Every large company is consumed by the question of innovation. How to organize for it, how to execute it and how to deliver its benefits to customers. The attributes of big companies seem incompatible with those required to innovate. Size suffocates creativity. Efficiency kills dynamism. Executives become hostage to the data thrown up in a million slides and presentations, and they forget what it’s like to be a customer of the companies they lead.

Clayton M. Christensen is best known for his theory of disruptive innovation, which for some time now has had CEOs lining up outside his office at Harvard Business School. It is, he reminds us, a theory, not unassailable truth. But as a theory, it is immensely helpful in understanding how incumbent companies respond to the threat of innovation—for the most part, badly. Kodak was disrupted when it could not give up its profitable film business fast enough to adjust to the boom in digital photography. The newspaper industry is still suffering from the loss of its stranglehold on classified advertising to rudimentary services like Craigslist.

Disruption, in Mr. Christensen’s formulation, is not caused simply by anything new or clever. It arrives in the form of “minuscule threats” at the bottom of the market. The studios and networks treated Netflix as a minor player when it mailed DVDs, not seeing that the move to online streaming would turn it into a formidable competitor.

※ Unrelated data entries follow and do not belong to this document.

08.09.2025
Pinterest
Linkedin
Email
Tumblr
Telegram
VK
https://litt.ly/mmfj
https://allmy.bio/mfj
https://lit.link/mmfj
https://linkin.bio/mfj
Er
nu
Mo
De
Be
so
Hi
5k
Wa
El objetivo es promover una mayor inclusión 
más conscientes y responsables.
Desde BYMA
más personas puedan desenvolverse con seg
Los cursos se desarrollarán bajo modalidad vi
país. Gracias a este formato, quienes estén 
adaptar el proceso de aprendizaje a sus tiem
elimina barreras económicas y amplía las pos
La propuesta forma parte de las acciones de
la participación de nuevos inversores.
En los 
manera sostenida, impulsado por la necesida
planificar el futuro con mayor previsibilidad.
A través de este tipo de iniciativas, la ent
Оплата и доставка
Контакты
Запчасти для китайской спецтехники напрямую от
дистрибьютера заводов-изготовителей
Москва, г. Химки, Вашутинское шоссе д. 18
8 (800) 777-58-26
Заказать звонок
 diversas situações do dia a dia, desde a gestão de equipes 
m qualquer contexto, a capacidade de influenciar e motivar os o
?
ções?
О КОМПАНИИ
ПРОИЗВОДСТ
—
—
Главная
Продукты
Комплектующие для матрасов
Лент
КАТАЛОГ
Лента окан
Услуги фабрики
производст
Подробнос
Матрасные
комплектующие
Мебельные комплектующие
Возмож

Similarly, grand universities right now see no threat from grubby online courses. But over time students and parents may wonder why they should pay all that money for sports facilities they don’t use and professors who don’t teach. Meanwhile, employers start to ask potential employees what they can do rather than where they went to school. And maybe the whole structure of higher education shifts.

So the question for established businesses is how to avoid this sort of thing happening to their own market share.